Dopage
Dopage : les grands patrons font "l’union sacrée"
·McQuaid, président de l’UCI, Prudhomme, directeur du Tour et Lefèvre, représentant des équipes, ont pris des fermes résolutions
Les patrons du cyclisme mondial ont décrété hier "l’union sacrée" contre le dopage à l’issue d’une réunion à Moudon (ouest), en augmentant les contrôles antidopage inopinés dans la période précédant le Tour de France. La plupart des équipes sont également prêtes à évincer des coureurs officiellement impliqués dans l’affaire de dopage Puerto, selon le président de l’Union cycliste international (UCI), Pat McQuaid, le directeur du Tour de France, Christian Prudhomme, et le représentant des équipes, le Belge Patrick Lefèvre, également manager de Quick Step. "Il faut qu’on sorte du tous pourris, ’tous dopés’, parce que ce n’est pas vrai", a affirmé hier M. Prudhomme. "Nous ne pouvons nous en sortir que si nous sommes ensemble et notre présence tous les trois, sur ce point-là, c’est précisément la preuve d’une union sacrée dans la lutte contre le dopage", a-t-il ajouté. "Le cyclisme a déjà pris plus de mesures que tous les autres sports réunis en termes de lutte contre le dopage. Donc s’il y avait un miracle, le problème serait déjà réglé depuis dix ans. Or, on ne l'a pas réglé, c’est dire qu’il y a besoin d’une volonté", a affirmé M. Prudhomme. Il a également souligné qu’aucun coureur officiellement cité dans l’affaire Puerto n’avait participé dimanche au dernier Liège-Bastogne-Liège.
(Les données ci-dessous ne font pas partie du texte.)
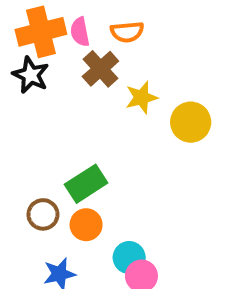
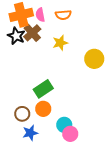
brown cross: (100, 69) -> (32, 33), moved
yellow star: (141, 98) -> (60, 43), moved
brown circle: (43, 214) -> (22, 114), moved

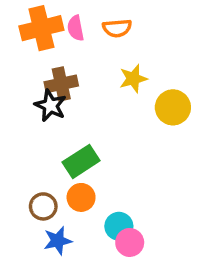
brown cross: (32, 33) -> (61, 84), moved, turned 30
black star: (16, 36) -> (50, 106), moved
yellow star: (60, 43) -> (133, 79), moved

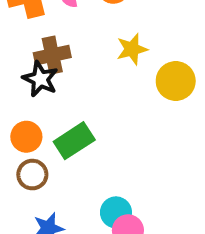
orange circle: (81, 197) -> (26, 137), moved
brown circle: (43, 206) -> (32, 175), moved

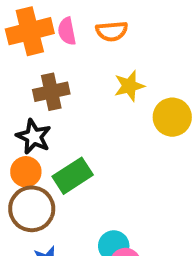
black star: (40, 79) -> (34, 137), moved
brown circle: (32, 175) -> (32, 209), size x1.5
Aller au bout de l’affaire Puerto
Pour sa part, M. McQuaid a estimé que ce front commun, en dépit de quelques divergences entre les équipes, les organisateurs de courses et l’UCI, constituait un acte décisif pour l’avenir du cyclisme. "C’est important pour le cyclisme, a-t-il déclaré. Le cyclisme souffre, il souffre beaucoup en ce moment, avec toutes ces affaires en cours, comme l’opération Puerto, avec Ullrich, et Basso maintenant... Nous devons mettre toutes ces affaires derrière nous. Il faut que nous allions au bout de l’affaire Puerto, pour savoir qui est exactement impliqué".Les équipes, les organisateurs de courses et l’UCI ont l’intention de monter une offensive juridique commune en Espagne pour s’assurer que l’enquête Puerto va se poursuivre et que les preuves - en particulier les 6.000 pages du dossier - seront mises à la disposition du cyclisme. Pour sa part, Patrick Lefèvre a assuré que la majorité des formations cyclistes - environ 90% - était prête à ne pas sélectionner les quelque 50 coureurs officiellement impliqués dans l’affaire Puerto. Mais il a mis en garde qu’il y avait des procédures juridiques à respecter. "Nous allons appeler les équipes à prendre leurs responsabilités", a-t-il affirmé, ajoutant : "Je peux difficilement imaginer que les 10 % des équipes restantes alignent les coureurs suspectés". Les contrôles inopinés, y compris ceux effectués hors compétition, seront multipliés dans la période précédant le Tour de France le reste de l’année, a ajouté Pat McQuaid.